/facebook-crawling

Crawling id, user info, content, date, comments and replies of posts in a Facebook page

Primary LanguagePython

Facebook crawling with random proxy servers

Crawling id, user info, content, date, comments and replies of posts in a Facebook page

Demo: https://www.youtube.com/watch?v=Fx0UWOzYsig

Overview:

I. Features:

  1. Getting information of posts.
  2. Filtering comments.
  3. Not required sign in.
  4. Checking redirect
  5. Running with Incognito window.
  6. Simplifying browser to minimize time complexity.
  7. Hiding IP address to prevent from banning by:

II. Weaknesses:

  • Unable to handle some failed responses. Example: RATE LIMIT EXCEEDED response (Facebook prevents from loading more), ...
  • Usually failed to collect replies.
  • Quite slow when running with a large number of loading more.

III. Result:

  • To archive large number of comments results:

    • Load more posts to collect more comments in case failed to view more comments / replies.
    • Should use browser without headless to detect failed responses.
  • Lastest run on Firefox with Incognito windows using HTTP Request Randomizer:

Data Field:
{
    "url": "",
    "id": "",
    "utime": "",
    "text": "",
    "total_shares": "",
    "total_cmts": "",
    "reactions": [],
    "crawled_cmts": [
        {
            "id": "",
            "utime": "",
            "user_url": "",
            "user_id": "",
            "user_name": "",
            "text": "",
            "replies": [
                {
                    "id": "",
                    "utime": "",
                    "user_url": "",
                    "user_id": "",
                    "user_name": "",
                    "text": ""
                }
            ]
        }
    ]
}

Usage:

I. Install libraries:

pip install -r requirements.txt

II. Customize variables in crawler.py:

  1. Running browser:

    • PAGE_URL: url of Facebook page.

    • TOR_PATH: use proxy with Tor for WINDOWS / MAC / LINUX / NONE:

    • BROWSER_OPTIONS: run scripts using CHROME / FIREFOX.

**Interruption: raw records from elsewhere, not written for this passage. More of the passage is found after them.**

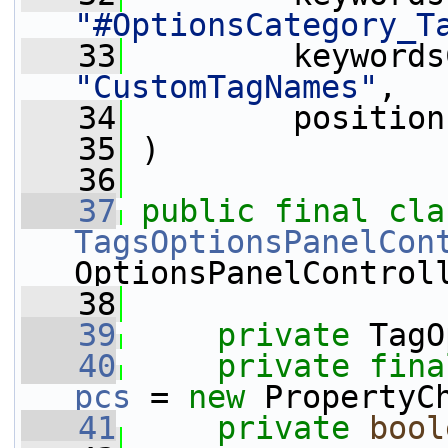
"#OptionsCategory_T
   33
"CustomTagNames"
,
   34
         position
   35
 )
   36
   37
public
final
TagsOptionsPanelCon
OptionsPanelControl
   38
   39
private
 TagO
   40
private
fina
pcs
 = 
new
 PropertyC
   41
private
bool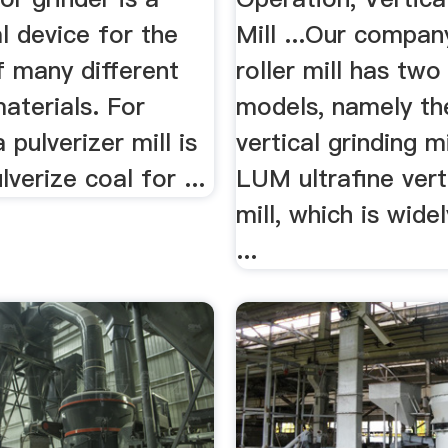
l device for the
Mill ...Our company
f many different
roller mill has two
aterials. For
models, namely t
 pulverizer mill is
vertical grinding m
lverize coal for ...
LUM ultrafine verti
mill, which is wide
...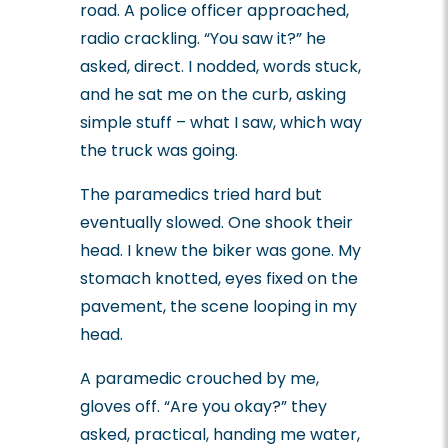
road. A police officer approached,
radio crackling. “You saw it?” he
asked, direct. I nodded, words stuck,
and he sat me on the curb, asking
simple stuff – what I saw, which way
the truck was going.
The paramedics tried hard but
eventually slowed. One shook their
head. I knew the biker was gone. My
stomach knotted, eyes fixed on the
pavement, the scene looping in my
head.
A paramedic crouched by me,
gloves off. “Are you okay?” they
asked, practical, handing me water,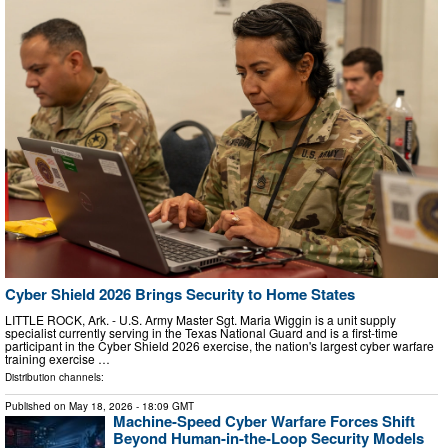
Cyber Shield 2026 Brings Security to Home States
LITTLE ROCK, Ark. - U.S. Army Master Sgt. Maria Wiggin is a unit supply
specialist currently serving in the Texas National Guard and is a first-time
participant in the Cyber Shield 2026 exercise, the nation's largest cyber warfare
training exercise …
Distribution channels:
Published on
May 18, 2026
- 18:09 GMT
Machine-Speed Cyber Warfare Forces Shift
Beyond Human-in-the-Loop Security Models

    • PRIVATE: run with private mode:

      • Prevent Selenium detection ➩ navigator.driver must be undefined (check in Dev Tools).
      • Start browser with Incognito / Private Window.
    • USE_PROXY: run with proxy or not. If True ➩ check:

    • HEADLESS: run with headless browser or not.

    • SPEED_UP: simplify browser for minizing loading time:

      • With Chrome :
      # Disable loading image, CSS, ...
      browser_options.add_experimental_option('prefs', {
          "profile.managed_default_content_settings.images": 2,
          "profile.managed_default_content_settings.stylesheets": 2,
          "profile.managed_default_content_settings.cookies": 2,
          "profile.managed_default_content_settings.geolocation": 2,
          "profile.managed_default_content_settings.media_stream": 2,
          "profile.managed_default_content_settings.plugins": 1,
          "profile.default_content_setting_values.notifications": 2,
      })
      • With Firefox :
      # Disable loading image, CSS, Flash
      browser_options.set_preference('permissions.default.image', 2)
      browser_options.set_preference('permissions.default.stylesheet', 2)
      browser_options.set_preference('dom.ipc.plugins.enabled.libflashplayer.so', 'false')
  2. Loading page:

    • SCROLL_DOWN: number of times to scroll for view more posts.
    • FILTER_CMTS_BY: filter comments by MOST_RELEVANT / NEWEST / ALL_COMMENTS.
    • VIEW_MORE_CMTS: number of times to click view more comments.
    • VIEW_MORE_REPLIES: number of times to click view more replies.

III. Start running:

python crawler.py
  • Most of my success tests was on Firefox with HTTP Request Randomizer proxy server
  • If this is first time using these scripts, you can run without proxy server several times to achieve higher speed until Facebook requires to sign in
  • Run at sign out state, cause some CSS Selectors will be different as sign in.
  • With some proxies, it might be quite slow or required to sign in.
  • Each post will be written line by line when completed.

Test proxy server:

  1. With HTTP Request Randomizer:
from browser import *
page_url = 'http://check.torproject.org'
proxy_server = random.choice(proxies).get_address()
browser_options = BROWSER_OPTIONS.FIREFOX

setup_free_proxy(page_url, proxy_server, browser_options)
# kill_browser()
  1. With Tor Relays:
from browser import *
page_url = 'http://check.torproject.org'
tor_path = TOR_PATH.WINDOWS
browser_options = BROWSER_OPTIONS.FIREFOX

setup_tor_proxy(page_url, tor_path, browser_options)
# kill_browser()